Registration: https://us02web.zoom.us/webinar/register/WN_2iHaItV9Sk201SP4ZFkPpw

Overview:

The decline of the number of newly discovered mineral deposits and increase in demand for critical minerals in recent years has led exploration geologists to look for more efficient and innovative methods for processing different data types at each stage of mineral exploration. As a primary step, various features, such as lithological units, alteration types, structures, and indicator minerals, are mapped to aid decision-making in targeting ore deposits.

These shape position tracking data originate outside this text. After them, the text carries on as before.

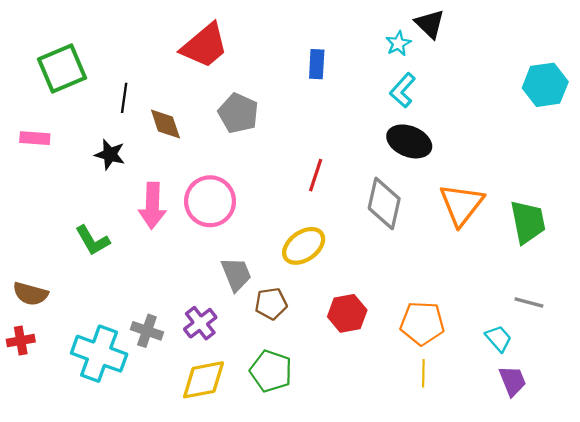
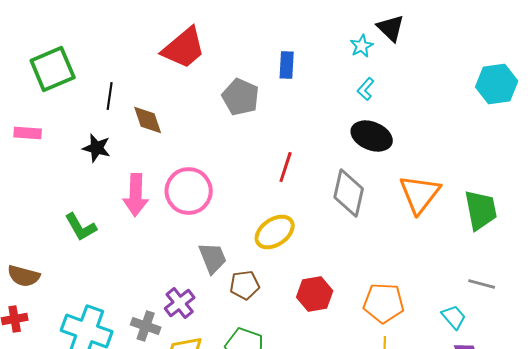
cyan L-shape: (403, 90) -> (366, 89), size x0.7
gray pentagon: (238, 113) -> (241, 97), moved
gray cross: (147, 331) -> (146, 326), moved

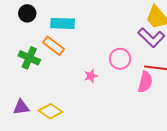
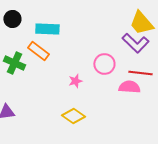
pink semicircle: (145, 82) -> (129, 87), turned -100
yellow diamond: (50, 111) -> (73, 116), moved

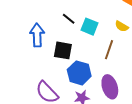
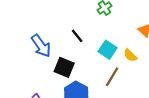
cyan square: (90, 27) -> (108, 50), moved
blue arrow: (37, 35) -> (41, 46), turned 135

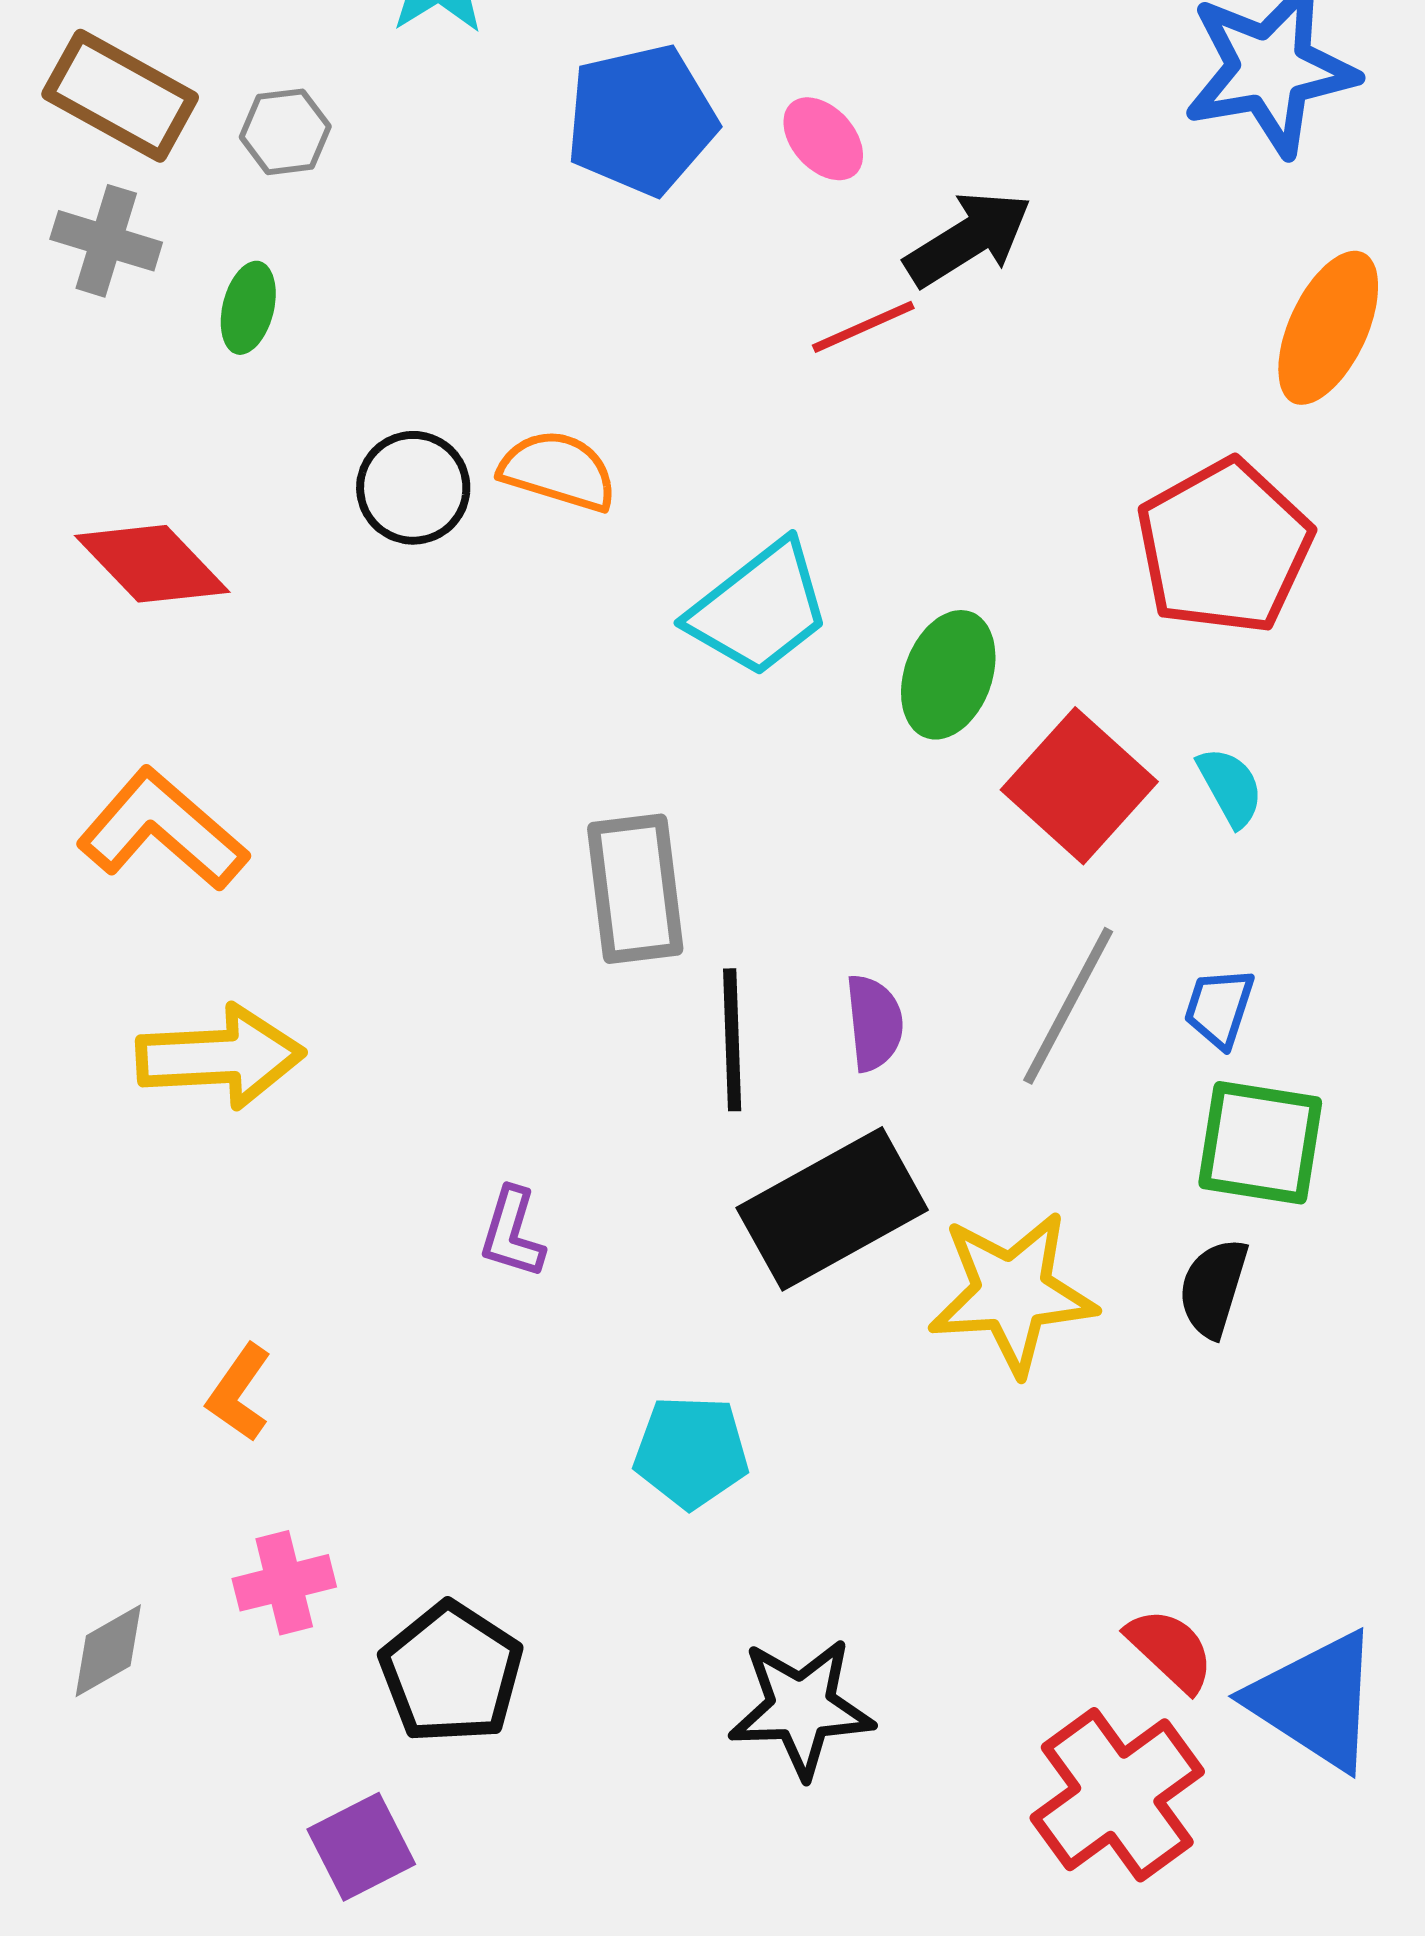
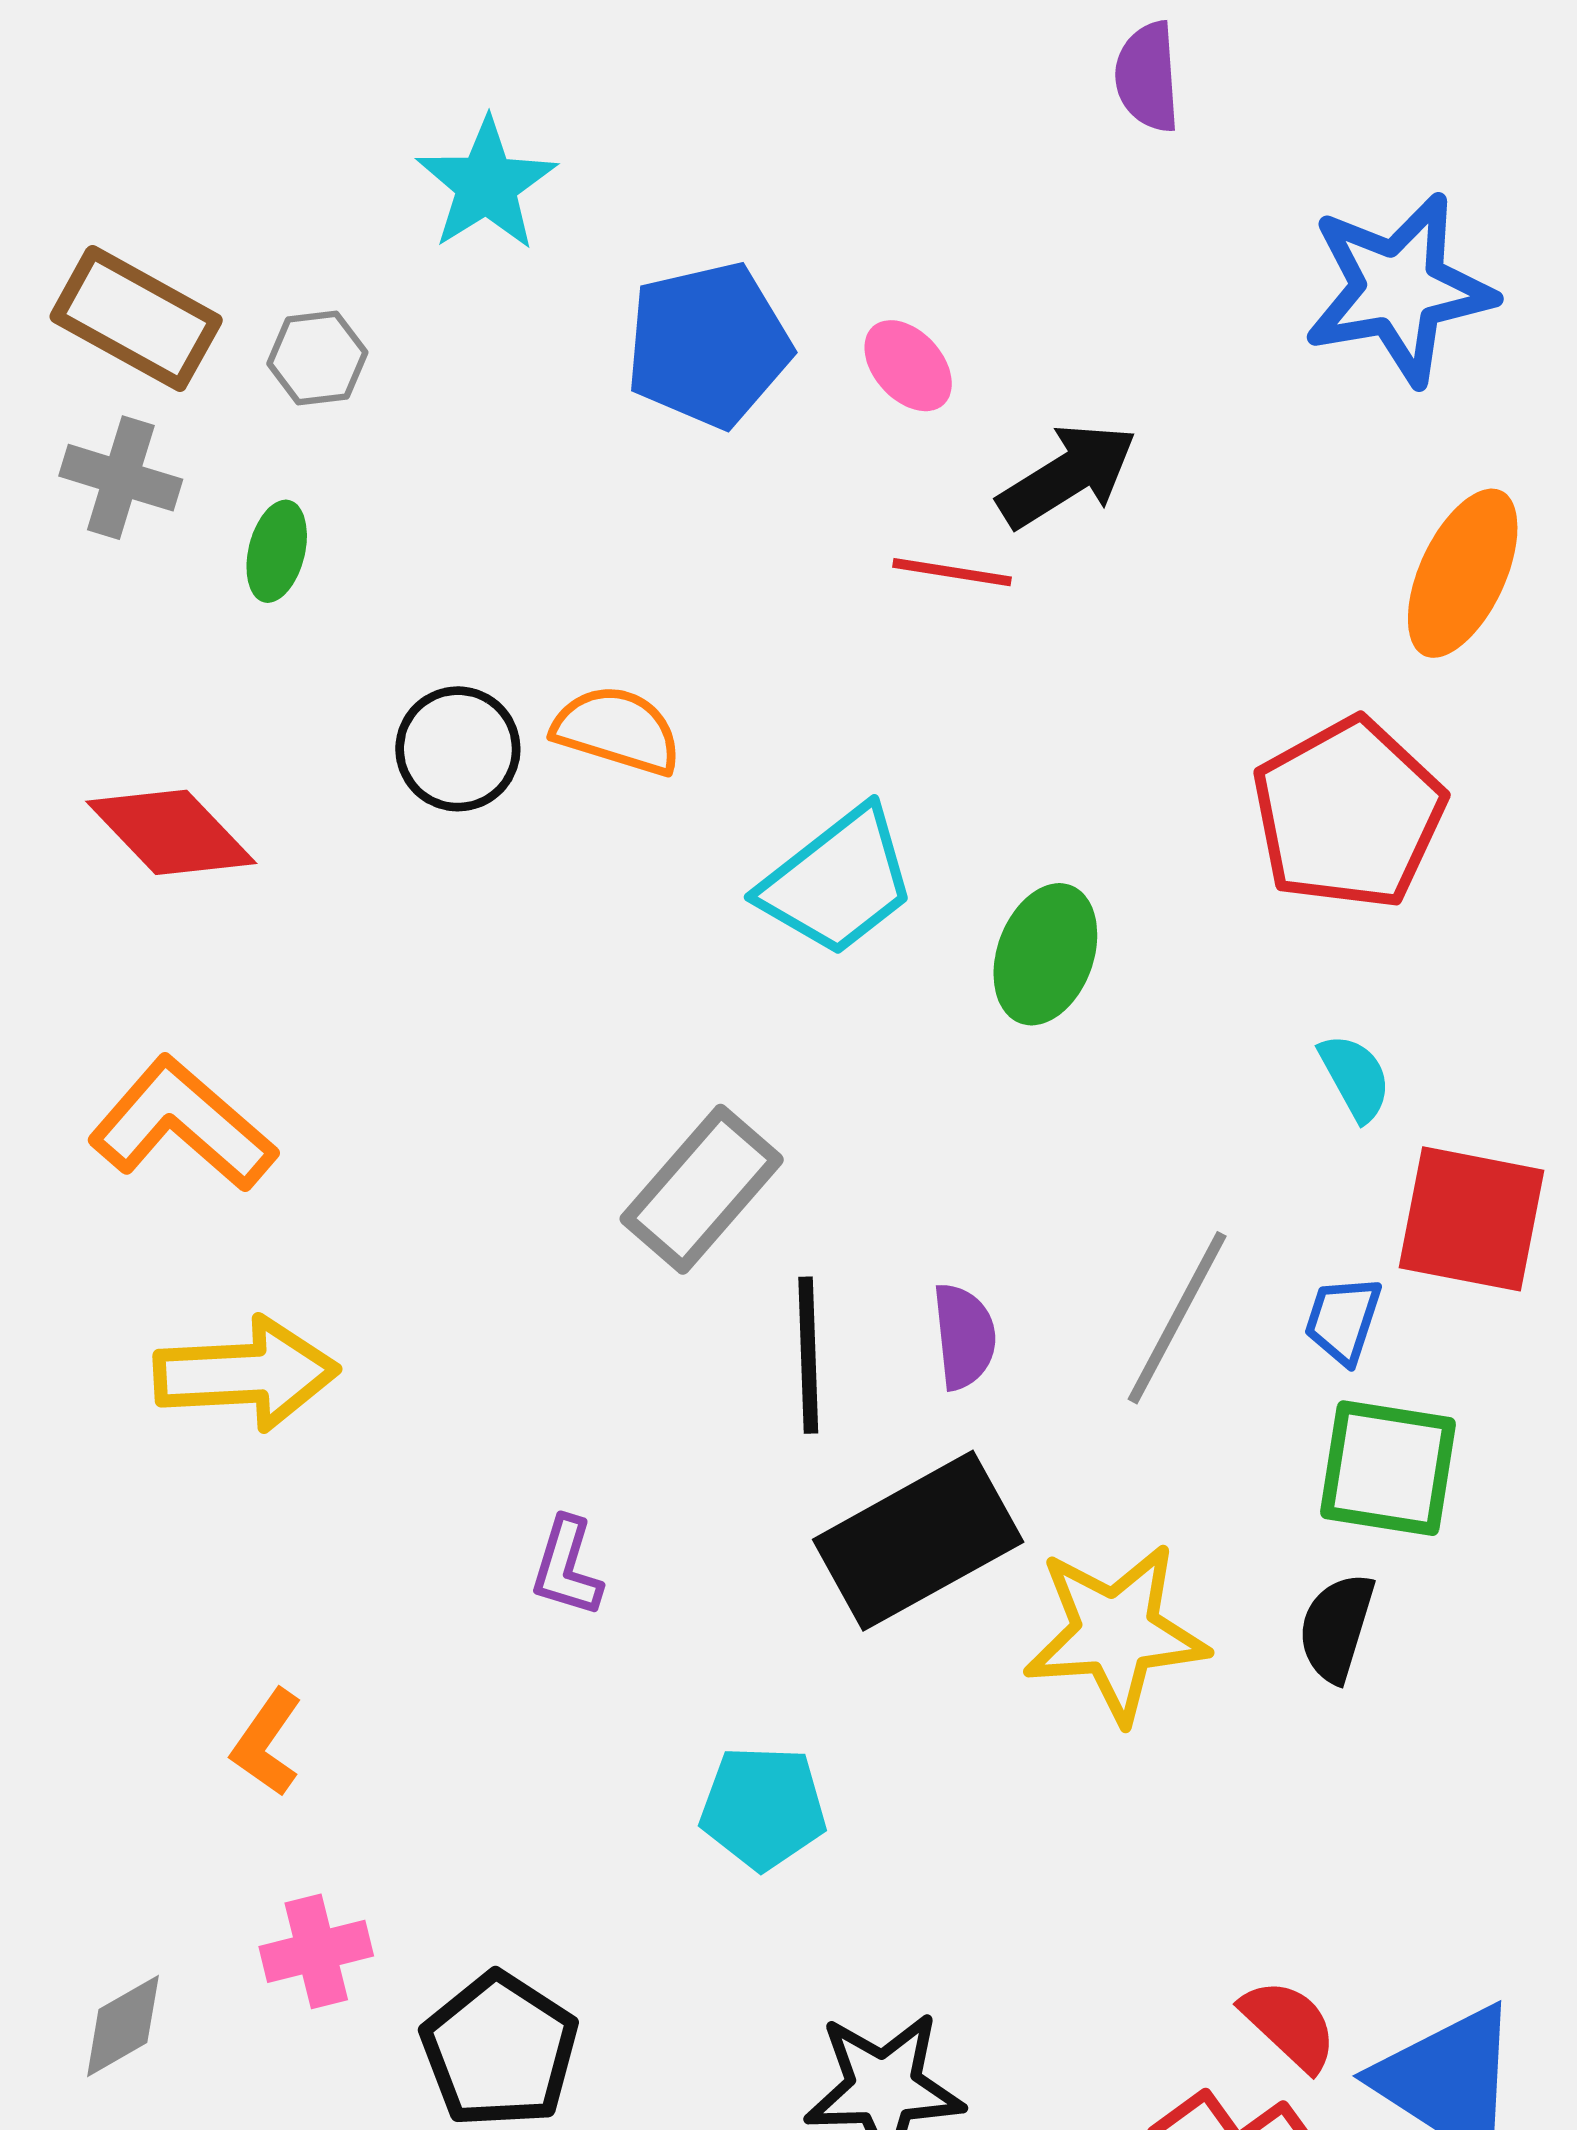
red line: (863, 327) -> (952, 572), turned 33
red square: (1079, 786) -> (1471, 1219), moved, turned -31
gray rectangle: (635, 889) -> (702, 1189), turned 48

Different types of remote sensing datasets, such as satellite and airborne data, make it possible to overcome common problems associated with mapping geological features. The rapid increase in the volume of remote sensing data obtained from different platforms has encouraged scientists to develop advanced, innovative, and robust data processing methodologies. Machine learning methods can help process a wide range of remote sensing datasets and determine the relationship between components such as the reflectance continuum and features of interest. These methods are robust in processing spectral and ground truth measurements against noise and uncertainties. In this presentation, I will provide a brief introduction to remote sensing data types and review the implementation and adaptation of some popular and recently established machine learning methods for processing different types of remote sensing data aiming at detecting various ore deposit types. I will also review our recent studies on combining remote sensing data and machine learning methods for mapping different geological features that are critical for providing mineral potential maps.

Bio:

Dr. Ehsan Farahbakhsh is a Research Associate in the EarthByte Group, School of Geosciences, University of Sydney. He holds a PhD degree in Mining Engineering - Mineral Exploration from Tehran Polytechnic. He has been involved in several projects as an exploration geologist or spatial data analyst for the exploration industry, primarily for providing prospectivity maps of various ore deposit types from regional to deposit scale. His research interests are multidimensional mineral prospectivity modeling, geological remote sensing, geostatistics, and the application of data science and UAVs in mineral exploration.